Hi Guys, I'm looking for advice on gluing photo-etched parts. I never had the opportunity to use them, but I am building the 1/200 USS Arizona and bought a detail up kit. Thinking that photo-etched parts really make a model pop.
Questions: What kind of glue is used. How do you apply it to such small parts. If you're using super-glue do you use a gel? Or are you using a clear glue?
I did buy a photo-etche bending tool - which I see as a must have item.
Any advice will be much appreicated as I guess still have 192 photo-etched parts to go! Thanks


----------



## djnick66 (May 2, 2008)

I use a few different glues depending on the part and where/how it has to be added. A gel type CA glue is good for a lot of pieces. For rather flat parts with a lot of gluing surface, I use Gator's Grip acrylic glue. Its water based and you can position the part and move it around more than CA glue. Sometimes I will use a bit of GG glue to stick a part down and hold it in place while I apply some thin CA to the edge of the part to permanently set it.

Things like railings are usually glued with thick CA and then touched up with paint.


----------



## steve123 (Feb 9, 2009)

You might want to get another smaller kit and the PE for it and use it for practice. It's not an intuitive skill, you really need to have experience for a big kit like that. I'm pretty good at this stuff but PE can drive ya nuts.

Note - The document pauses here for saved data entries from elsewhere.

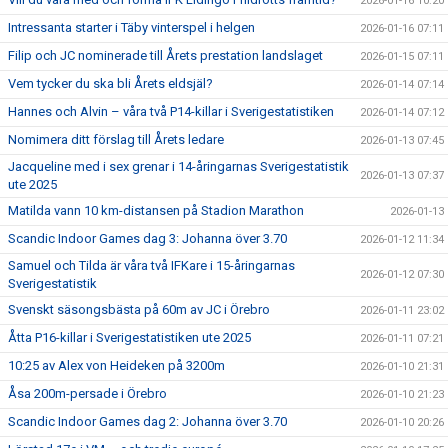
2026-01-16 10:20
Intressanta starter i Täby vinterspel i helgen
2026-01-16 07:11
Filip och JC nominerade till Årets prestation landslaget
2026-01-15 07:11
Vem tycker du ska bli Årets eldsjäl?
2026-01-14 07:14
Hannes och Alvin – våra två P14-killar i Sverigestatistiken
2026-01-14 07:12
Nomimera ditt förslag till Årets ledare
2026-01-13 07:45
Jacqueline med i sex grenar i 14-åringarnas Sverigestatistik
2026-01-13 07:37
ute 2025
Matilda vann 10 km-distansen på Stadion Marathon
2026-01-13
Scandic Indoor Games dag 3: Johanna över 3.70
2026-01-12 11:34
Samuel och Tilda är våra två IFKare i 15-åringarnas
2026-01-12 07:30
Sverigestatistik
Svenskt säsongsbästa på 60m av JC i Örebro
2026-01-11 23:02
Åtta P16-killar i Sverigestatistiken ute 2025
2026-01-11 07:21
10:25 av Alex von Heideken på 3200m
2026-01-10 21:31
Åsa 200m-persade i Örebro
2026-01-10 21:23
Scandic Indoor Games dag 2: Johanna över 3.70
2026-01-10 20:26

Some dividers to measure railing runs will be a big help too. 
Some good sharp cutters, dull or cheap cutters can bend the cut end slightly and cause another problem.

Steve


----------



## SfanGoch (May 28, 2011)

You will get better results by soldering the PE parts. It's not as difficult as you might imagine; and, the parts look better without telltale beads of solidified cyanacrylate possibly covering and/or obscuring details.


----------



## jaws62666 (Mar 25, 2009)

myk said:


> Hi Guys, I'm looking for advice on gluing photo-etched parts. I never had the opportunity to use them, but I am building the 1/200 USS Arizona and bought a detail up kit. Thinking that photo-etched parts really make a model pop.
> Questions: What kind of glue is used. How do you apply it to such small parts. If you're using super-glue do you use a gel? Or are you using a clear glue?
> I did buy a photo-etche bending tool - which I see as a must have item.
> Any advice will be much appreicated as I guess still have 192 photo-etched parts to go! Thanks


I just got the same kit this weekend. It sucks that the directions dont show where to put all of the railings with the etch that comes with the kit. i guess you just put it where you think it needs to be. It is a huge, nicely detailed kit though.


----------